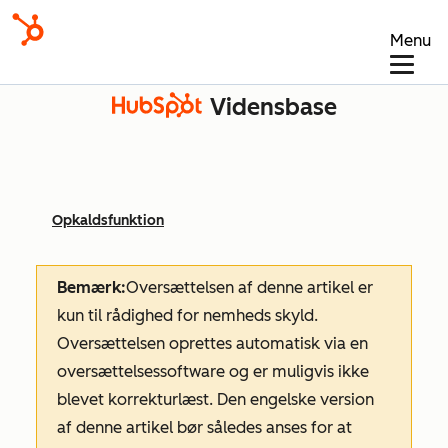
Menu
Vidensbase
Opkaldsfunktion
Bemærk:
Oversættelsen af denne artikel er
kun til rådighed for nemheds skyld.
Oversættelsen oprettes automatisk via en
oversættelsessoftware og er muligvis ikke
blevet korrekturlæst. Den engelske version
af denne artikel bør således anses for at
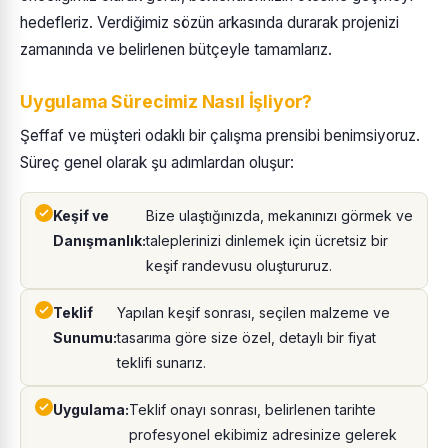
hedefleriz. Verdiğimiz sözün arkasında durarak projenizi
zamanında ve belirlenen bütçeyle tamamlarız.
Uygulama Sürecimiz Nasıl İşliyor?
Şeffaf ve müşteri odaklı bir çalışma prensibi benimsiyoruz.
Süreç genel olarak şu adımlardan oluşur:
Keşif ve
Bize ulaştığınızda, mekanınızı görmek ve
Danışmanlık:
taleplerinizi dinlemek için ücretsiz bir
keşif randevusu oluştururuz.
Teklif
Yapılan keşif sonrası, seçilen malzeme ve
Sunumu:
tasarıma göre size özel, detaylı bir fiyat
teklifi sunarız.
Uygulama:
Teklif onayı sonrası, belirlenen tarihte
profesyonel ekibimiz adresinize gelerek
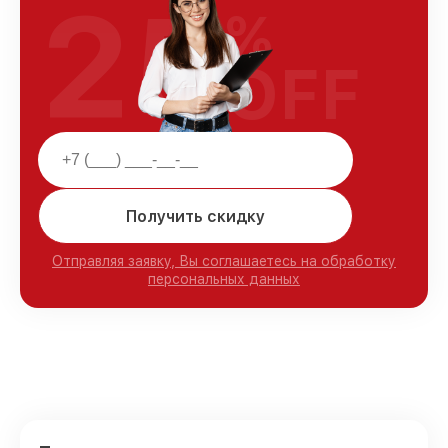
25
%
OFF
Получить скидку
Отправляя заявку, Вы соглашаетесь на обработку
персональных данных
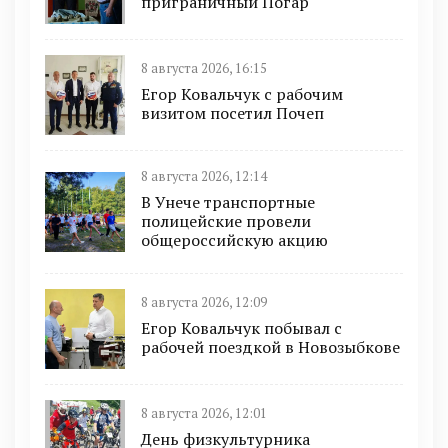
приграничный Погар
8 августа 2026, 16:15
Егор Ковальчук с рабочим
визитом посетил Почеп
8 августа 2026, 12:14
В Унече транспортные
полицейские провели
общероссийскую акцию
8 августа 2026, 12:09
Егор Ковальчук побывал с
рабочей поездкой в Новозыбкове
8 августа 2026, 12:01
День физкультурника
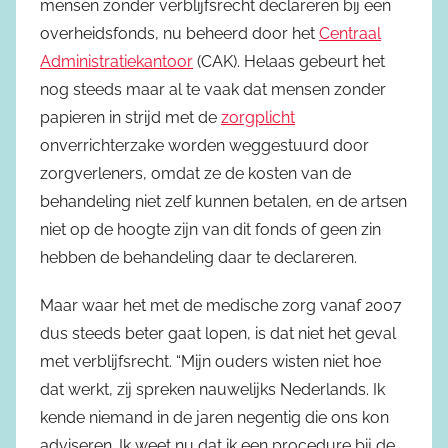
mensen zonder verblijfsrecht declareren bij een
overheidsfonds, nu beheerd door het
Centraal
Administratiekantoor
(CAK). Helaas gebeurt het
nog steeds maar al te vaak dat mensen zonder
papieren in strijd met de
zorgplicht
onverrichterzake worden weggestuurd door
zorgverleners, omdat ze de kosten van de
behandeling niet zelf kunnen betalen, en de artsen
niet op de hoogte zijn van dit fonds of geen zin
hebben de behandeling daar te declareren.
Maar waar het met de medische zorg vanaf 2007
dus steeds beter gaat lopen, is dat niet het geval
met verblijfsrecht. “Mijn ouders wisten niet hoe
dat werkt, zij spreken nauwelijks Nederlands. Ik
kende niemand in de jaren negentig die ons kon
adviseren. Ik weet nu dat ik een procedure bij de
==
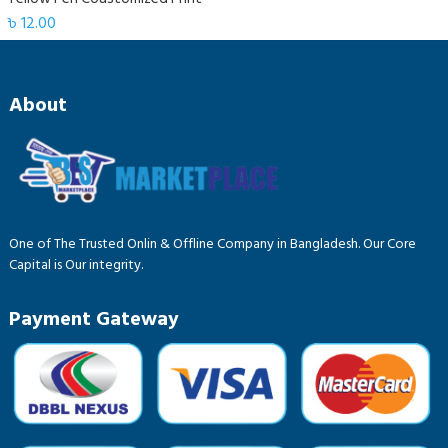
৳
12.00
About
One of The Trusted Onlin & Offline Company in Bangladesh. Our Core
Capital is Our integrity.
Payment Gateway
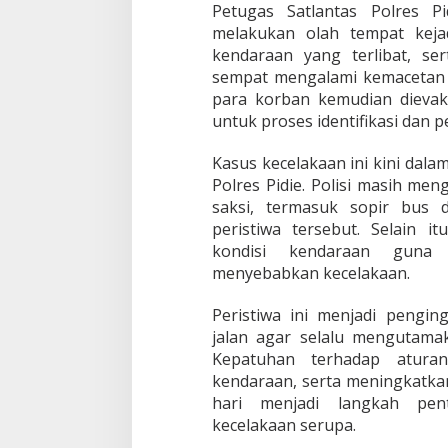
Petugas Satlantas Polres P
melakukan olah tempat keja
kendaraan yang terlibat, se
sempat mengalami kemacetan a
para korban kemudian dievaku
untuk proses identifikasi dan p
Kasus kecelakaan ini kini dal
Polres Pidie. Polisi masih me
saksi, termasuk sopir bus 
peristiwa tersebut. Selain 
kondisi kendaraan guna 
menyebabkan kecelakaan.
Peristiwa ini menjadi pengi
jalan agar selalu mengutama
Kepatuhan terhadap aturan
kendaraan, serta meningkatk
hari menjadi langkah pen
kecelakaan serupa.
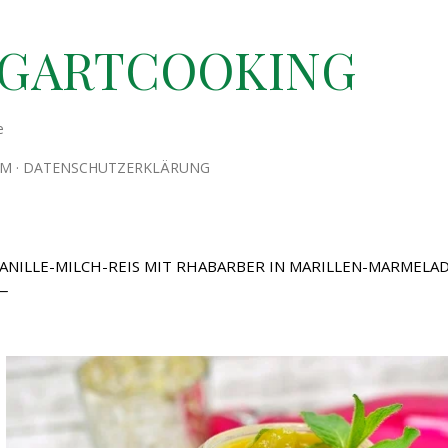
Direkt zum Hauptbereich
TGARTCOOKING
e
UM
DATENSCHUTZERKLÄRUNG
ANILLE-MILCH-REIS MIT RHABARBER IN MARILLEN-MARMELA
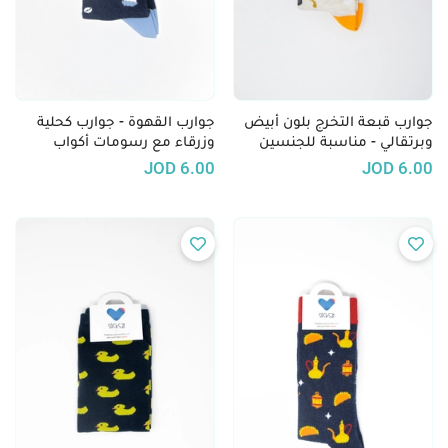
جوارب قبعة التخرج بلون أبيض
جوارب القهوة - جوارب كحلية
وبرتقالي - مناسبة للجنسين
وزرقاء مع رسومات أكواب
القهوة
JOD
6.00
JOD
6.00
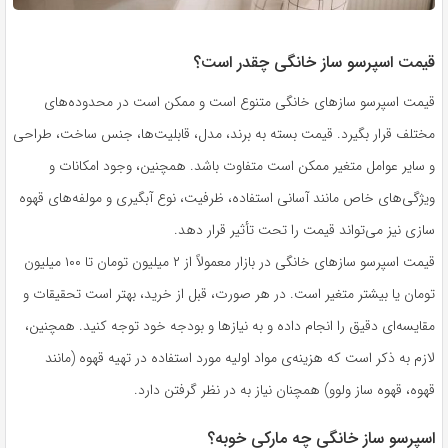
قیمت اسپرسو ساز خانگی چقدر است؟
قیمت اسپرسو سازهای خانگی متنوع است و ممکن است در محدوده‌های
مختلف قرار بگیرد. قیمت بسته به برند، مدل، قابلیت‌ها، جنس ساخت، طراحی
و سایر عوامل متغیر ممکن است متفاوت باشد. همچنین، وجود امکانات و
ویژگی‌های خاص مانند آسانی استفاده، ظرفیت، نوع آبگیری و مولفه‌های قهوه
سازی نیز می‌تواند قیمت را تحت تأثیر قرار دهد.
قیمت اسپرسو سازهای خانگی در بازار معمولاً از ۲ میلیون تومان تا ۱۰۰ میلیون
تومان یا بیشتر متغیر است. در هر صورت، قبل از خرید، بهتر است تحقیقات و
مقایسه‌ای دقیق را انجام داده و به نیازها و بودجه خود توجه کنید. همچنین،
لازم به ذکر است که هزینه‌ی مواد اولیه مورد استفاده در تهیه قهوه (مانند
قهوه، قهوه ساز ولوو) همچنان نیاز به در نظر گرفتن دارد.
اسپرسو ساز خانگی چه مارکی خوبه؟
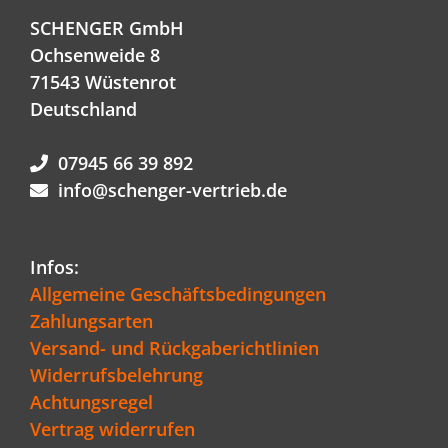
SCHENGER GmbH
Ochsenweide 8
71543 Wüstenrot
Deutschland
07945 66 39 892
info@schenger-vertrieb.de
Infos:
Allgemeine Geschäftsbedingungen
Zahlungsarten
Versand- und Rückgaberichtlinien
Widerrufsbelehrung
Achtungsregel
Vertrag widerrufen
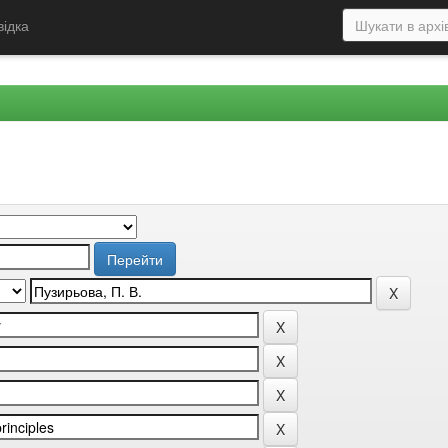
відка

» **WORK INSTRUCTION**:
Collect the complete line wherever the string "behandeling" appears in the records.

» **YOUR RESPONSE**:
behandeling niet zelf kunnen betalen, en de artsen
hebben de behandeling daar te declareren.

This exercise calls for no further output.